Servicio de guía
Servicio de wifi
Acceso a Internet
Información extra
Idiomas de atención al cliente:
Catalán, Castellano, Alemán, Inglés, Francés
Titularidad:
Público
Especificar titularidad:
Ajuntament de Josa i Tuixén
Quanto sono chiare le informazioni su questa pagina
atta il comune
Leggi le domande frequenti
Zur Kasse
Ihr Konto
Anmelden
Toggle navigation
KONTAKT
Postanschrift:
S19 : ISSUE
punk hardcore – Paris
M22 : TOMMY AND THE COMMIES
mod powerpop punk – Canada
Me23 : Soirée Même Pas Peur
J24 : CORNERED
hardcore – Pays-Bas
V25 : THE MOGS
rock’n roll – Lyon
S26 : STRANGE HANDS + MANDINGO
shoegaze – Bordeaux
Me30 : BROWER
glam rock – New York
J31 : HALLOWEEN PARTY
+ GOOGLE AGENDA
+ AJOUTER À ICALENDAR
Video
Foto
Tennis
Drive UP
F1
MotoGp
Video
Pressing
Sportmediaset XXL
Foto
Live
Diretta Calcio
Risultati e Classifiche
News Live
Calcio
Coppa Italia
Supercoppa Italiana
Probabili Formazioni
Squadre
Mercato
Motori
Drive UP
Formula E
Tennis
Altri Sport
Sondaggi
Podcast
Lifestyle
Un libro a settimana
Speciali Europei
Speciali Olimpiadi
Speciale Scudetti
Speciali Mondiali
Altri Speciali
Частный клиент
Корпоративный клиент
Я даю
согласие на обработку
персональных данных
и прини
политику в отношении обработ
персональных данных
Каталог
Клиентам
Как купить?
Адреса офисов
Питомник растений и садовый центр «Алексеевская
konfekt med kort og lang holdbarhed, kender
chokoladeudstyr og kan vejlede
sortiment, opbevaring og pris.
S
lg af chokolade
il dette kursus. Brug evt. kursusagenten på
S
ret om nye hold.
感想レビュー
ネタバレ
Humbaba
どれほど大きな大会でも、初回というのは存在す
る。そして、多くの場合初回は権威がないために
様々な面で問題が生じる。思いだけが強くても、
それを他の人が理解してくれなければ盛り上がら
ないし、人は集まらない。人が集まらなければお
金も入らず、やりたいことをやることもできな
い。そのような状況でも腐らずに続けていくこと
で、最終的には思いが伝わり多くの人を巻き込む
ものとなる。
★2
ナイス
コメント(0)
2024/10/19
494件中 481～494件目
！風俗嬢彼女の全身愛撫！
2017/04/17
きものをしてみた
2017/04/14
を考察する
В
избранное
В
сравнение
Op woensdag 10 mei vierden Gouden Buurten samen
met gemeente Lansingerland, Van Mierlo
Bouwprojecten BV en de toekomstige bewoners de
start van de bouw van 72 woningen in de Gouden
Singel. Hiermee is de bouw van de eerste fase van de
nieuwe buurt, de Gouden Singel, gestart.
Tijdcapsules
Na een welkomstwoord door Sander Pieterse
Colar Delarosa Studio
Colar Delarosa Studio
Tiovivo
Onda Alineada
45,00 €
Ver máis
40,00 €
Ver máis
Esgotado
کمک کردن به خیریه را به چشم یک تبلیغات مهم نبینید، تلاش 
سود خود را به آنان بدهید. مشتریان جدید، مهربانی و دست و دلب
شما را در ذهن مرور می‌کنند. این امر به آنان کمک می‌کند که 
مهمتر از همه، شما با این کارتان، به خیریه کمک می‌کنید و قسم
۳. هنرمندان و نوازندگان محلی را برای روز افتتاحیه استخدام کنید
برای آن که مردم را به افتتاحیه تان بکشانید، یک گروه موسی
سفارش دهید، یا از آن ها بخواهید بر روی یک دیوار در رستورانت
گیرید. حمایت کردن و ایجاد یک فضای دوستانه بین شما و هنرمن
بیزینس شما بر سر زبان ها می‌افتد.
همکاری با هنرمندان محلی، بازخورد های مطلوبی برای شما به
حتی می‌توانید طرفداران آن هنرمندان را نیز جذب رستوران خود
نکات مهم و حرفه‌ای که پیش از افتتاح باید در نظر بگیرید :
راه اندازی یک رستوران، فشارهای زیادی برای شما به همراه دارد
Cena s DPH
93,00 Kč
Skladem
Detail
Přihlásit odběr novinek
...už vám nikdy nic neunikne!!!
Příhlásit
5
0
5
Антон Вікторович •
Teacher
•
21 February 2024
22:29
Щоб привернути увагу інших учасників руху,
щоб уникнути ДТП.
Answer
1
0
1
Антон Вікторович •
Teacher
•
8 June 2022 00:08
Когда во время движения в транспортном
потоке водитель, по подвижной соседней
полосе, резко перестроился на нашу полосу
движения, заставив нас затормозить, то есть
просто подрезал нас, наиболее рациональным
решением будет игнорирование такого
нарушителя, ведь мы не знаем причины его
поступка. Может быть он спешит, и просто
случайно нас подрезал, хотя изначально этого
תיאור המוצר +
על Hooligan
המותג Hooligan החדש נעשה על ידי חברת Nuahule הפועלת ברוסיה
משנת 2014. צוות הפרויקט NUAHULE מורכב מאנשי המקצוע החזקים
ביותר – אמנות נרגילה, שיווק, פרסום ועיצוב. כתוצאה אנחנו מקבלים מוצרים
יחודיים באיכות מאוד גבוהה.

[Work to be completed]:
Having read the records above, reproduce each one exactly.

[Response for this exercise]:
Servicio de guía
Servicio de wifi
Acceso a Internet
Información extra
Idiomas de atención al cliente:
Catalán, Castellano, Alemán, Inglés, Francés
Titularidad:
Público
Especificar titularidad:
Ajuntament de Josa i Tuixén
Quanto sono chiare le informazioni su questa pagina
atta il comune
Leggi le domande frequenti
Zur Kasse
Ihr Konto
Anmelden
Toggle navigation
KONTAKT
Postanschrift:
S19 : ISSUE
punk hardcore – Paris
M22 : TOMMY AND THE COMMIES
mod powerpop punk – Canada
Me23 : Soirée Même Pas Peur
J24 : CORNERED
hardcore – Pays-Bas
V25 : THE MOGS
rock’n roll – Lyon
S26 : STRANGE HANDS + MANDINGO
shoegaze – Bordeaux
Me30 : BROWER
glam rock – New York
J31 : HALLOWEEN PARTY
+ GOOGLE AGENDA
+ AJOUTER À ICALENDAR
Video
Foto
Tennis
Drive UP
F1
MotoGp
Video
Pressing
Sportmediaset XXL
Foto
Live
Diretta Calcio
Risultati e Classifiche
News Live
Calcio
Coppa Italia
Supercoppa Italiana
Probabili Formazioni
Squadre
Mercato
Motori
Drive UP
Formula E
Tennis
Altri Sport
Sondaggi
Podcast
Lifestyle
Un libro a settimana
Speciali Europei
Speciali Olimpiadi
Speciale Scudetti
Speciali Mondiali
Altri Speciali
Частный клиент
Корпоративный клиент
Я даю
согласие на обработку
персональных данных
и прини
политику в отношении обработ
персональных данных
Каталог
Клиентам
Как купить?
Адреса офисов
Питомник растений и садовый центр «Алексеевская
konfekt med kort og lang holdbarhed, kender
chokoladeudstyr og kan vejlede
sortiment, opbevaring og pris.
S
lg af chokolade
il dette kursus. Brug evt. kursusagenten på
S
ret om nye hold.
感想レビュー
ネタバレ
Humbaba
どれほど大きな大会でも、初回というのは存在す
る。そして、多くの場合初回は権威がないために
様々な面で問題が生じる。思いだけが強くても、
それを他の人が理解してくれなければ盛り上がら
ないし、人は集まらない。人が集まらなければお
金も入らず、やりたいことをやることもできな
い。そのような状況でも腐らずに続けていくこと
で、最終的には思いが伝わり多くの人を巻き込む
ものとなる。
★2
ナイス
コメント(0)
2024/10/19
494件中 481～494件目
！風俗嬢彼女の全身愛撫！
2017/04/17
きものをしてみた
2017/04/14
を考察する
В
избранное
В
сравнение
Op woensdag 10 mei vierden Gouden Buurten samen
met gemeente Lansingerland, Van Mierlo
Bouwprojecten BV en de toekomstige bewoners de
start van de bouw van 72 woningen in de Gouden
Singel. Hiermee is de bouw van de eerste fase van de
nieuwe buurt, de Gouden Singel, gestart.
Tijdcapsules
Na een welkomstwoord door Sander Pieterse
Colar Delarosa Studio
Colar Delarosa Studio
Tiovivo
Onda Alineada
45,00 €
Ver máis
40,00 €
Ver máis
Esgotado
کمک کردن به خیریه را به چشم یک تبلیغات مهم نبینید، تلاش 
سود خود را به آنان بدهید. مشتریان جدید، مهربانی و دست و دلب
شما را در ذهن مرور می‌کنند. این امر به آنان کمک می‌کند که 
مهمتر از همه، شما با این کارتان، به خیریه کمک می‌کنید و قسم
۳. هنرمندان و نوازندگان محلی را برای روز افتتاحیه استخدام کنید
برای آن که مردم را به افتتاحیه تان بکشانید، یک گروه موسی
سفارش دهید، یا از آن ها بخواهید بر روی یک دیوار در رستورانت
گیرید. حمایت کردن و ایجاد یک فضای دوستانه بین شما و هنرمن
بیزینس شما بر سر زبان ها می‌افتد.
همکاری با هنرمندان محلی، بازخورد های مطلوبی برای شما به
حتی می‌توانید طرفداران آن هنرمندان را نیز جذب رستوران خود
نکات مهم و حرفه‌ای که پیش از افتتاح باید در نظر بگیرید :
راه اندازی یک رستوران، فشارهای زیادی برای شما به همراه دارد
Cena s DPH
93,00 Kč
Skladem
Detail
Přihlásit odběr novinek
...už vám nikdy nic neunikne!!!
Příhlásit
5
0
5
Антон Вікторович •
Teacher
•
21 February 2024
22:29
Щоб привернути увагу інших учасників руху,
щоб уникнути ДТП.
Answer
1
0
1
Антон Вікторович •
Teacher
•
8 June 2022 00:08
Когда во время движения в транспортном
потоке водитель, по подвижной соседней
полосе, резко перестроился на нашу полосу
движения, заставив нас затормозить, то есть
просто подрезал нас, наиболее рациональным
решением будет игнорирование такого
нарушителя, ведь мы не знаем причины его
поступка. Может быть он спешит, и просто
случайно нас подрезал, хотя изначально этого
תיאור המוצר +
על Hooligan
המותג Hooligan החדש נעשה על ידי חברת Nuahule הפועלת ברוסיה
משנת 2014. צוות הפרויקט NUAHULE מורכב מאנשי המקצוע החזקים
ביותר – אמנות נרגילה, שיווק, פרסום ועיצוב. כתוצאה אנחנו מקבלים מוצרים
יחודיים באיכות מאוד גבוהה.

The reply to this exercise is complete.